Within a year, Douglas Ford literally went from an ICU bed to earning Forbes magazine’s 30-under-30 recognition for launching Chromie Health, an AI startup that addresses the critical nursing shortage crisis with innovative scheduling solutions.
“This is not just Forbes’ 30-under-30 recognition win for myself, my co-founder and the team behind Chromie, but also really a win for Washington Township,” said Ford, the first person in the township to get the recognition. “I’m so proud of the community and of New Jersey, South Jersey.
“Without the community, I never would have gotten the care I deserved and also just this recognition, because it’s not just a win for us, but really for the entire community, which I’m so proud to share with everybody.”
Ford is a 2014 graduate of the township high school who was visiting family during the holidays in December 2023.
“At the time, I was at Harvard studying finals and I was very stressed,” he recalled. “The night before I was admitted to the hospital, I had chest pains, which I thought was a common cold. The next morning, I knew something was wrong. It was like my body was screaming, ‘Red alert. Get to the emergency room now.'”
Ford went to the emergency room at Jefferson Washington Township.
“It looked like a war zone,” he remembered, with patients not only in the waiting room but outside.
After nine hours of waiting, Ford’s condition – finally diagnosed as myocarditis, an inflammation of the heart – got worse. Code blue, or critical care, was called and he was emergency evacuated to the University of Pennsylvania and placed in the ICU for two weeks.
The issue, he later would find out while in an ICU bed, was a nursing labor-shortage crisis. That’s when the wheels started churning for his idea to create Chromie Health with his co-founder, Scott Tisoskey.
“I spent those two weeks thinking of a solution,” Ford explained, literally jotting ideas on an intake form. “Some of the customer demos we have since done in rural areas in Arkansas, they still use pen and paper for payroll and for clocking in and out.

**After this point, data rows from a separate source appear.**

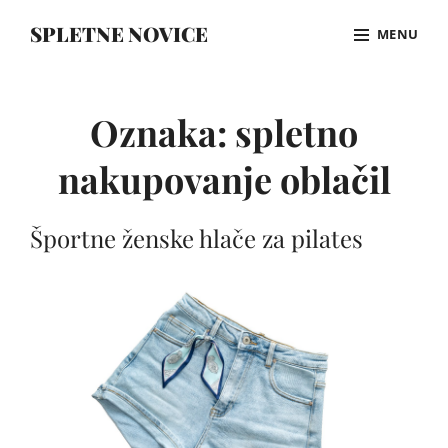
Skip
SPLETNE NOVICE
MENU
to
content
Site
Overlay
Oznaka:
spletno
nakupovanje oblačil
Športne ženske hlače za pilates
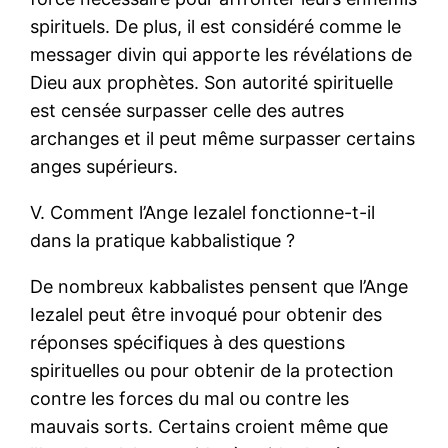
spirituels. De plus, il est considéré comme le
messager divin qui apporte les révélations de
Dieu aux prophètes. Son autorité spirituelle
est censée surpasser celle des autres
archanges et il peut même surpasser certains
anges supérieurs.
V. Comment l’Ange Iezalel fonctionne-t-il
dans la pratique kabbalistique ?
De nombreux kabbalistes pensent que l’Ange
Iezalel peut être invoqué pour obtenir des
réponses spécifiques à des questions
spirituelles ou pour obtenir de la protection
contre les forces du mal ou contre les
mauvais sorts. Certains croient même que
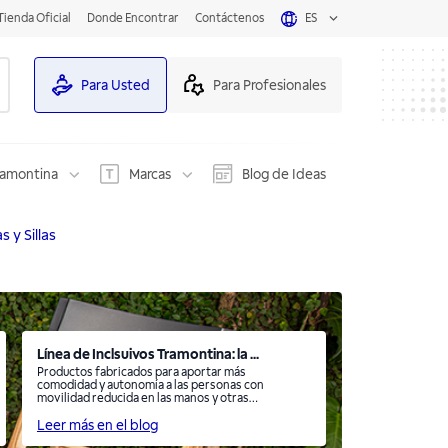
Tienda Oficial
Donde Encontrar
Contáctenos
ES
Para Usted
Para Profesionales
ramontina
Marcas
Blog de Ideas
 y Sillas
Línea de Inclsuivos Tramontina: la ...
Productos fabricados para aportar más
comodidad y autonomía a las personas con
movilidad reducida en las manos y otras
afecciones neurológicas, y a los niños
neurodiversos.
Leer más en el blog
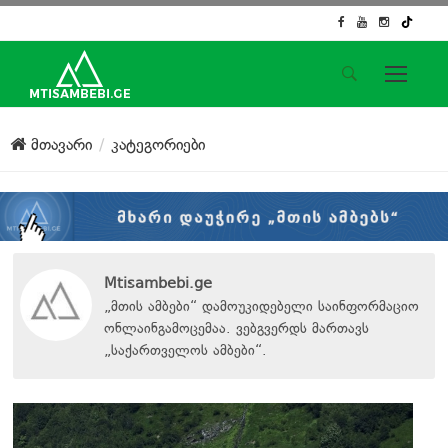
საიტის მენიუ
მთავარი
კატეგორიები
მთავარი
ახალი ამბები
ჟურნალისტური გამოძიება
ქართული საქმე
ჩვენ შესახებ
Mtisambebi.ge
კონტაქტი
„მთის ამბები“ დამოუკიდებელი საინფორმაციო
ონლაინგამოცემაა. ვებგვერდს მართავს
სოციალური ქსელები
„
საქართველოს ამბები
“
.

“So we really decided to leverage AI and technology to remove the guess and demand from nurse managers when scheduling nurses and to really provide a product that can help solve this issue.”
So that is the ultimate goal of Chromie Health, based in New York City, to end the nursing crisis.
“We’re actively growing to levels that we could have never even imagined,” said the 28-year-old. “In the future, we see ourselves continuing to grow as a health-care leader for innovation, driving capital solutions, address systemic challenges like the nursing labor-shortage crisis and aspiring to integrate advanced technology, not only AI, which is where our product is, but also quantum computing.
“… Ultimately, at the end of the day, we want to become the Uber of health-care scheduling and to be the leader for (it) and really just end this nursing labor shortage. I tell my team every day, ‘move fast and save lives.'”
The Forbes’ 30-under-30 recognition is icing on the top of Ford’s work at Chromie Health, where he is also CEO. Since its launch, the startup has more than $2.1 million in funding, achieved a 28% growth rate and has been deployed in 120 nursing teams around the world.
“To be recognized following the likes of Malala Yousafzai (a Pakistani activist), Mark Zuckerberg (founder of Facebook, now Meta) and (singer) Rihanna,” Ford said, “is surreal.”

Douglas Ford is the first person in the township to win Forbes magazine’s 30-under-30 recognition.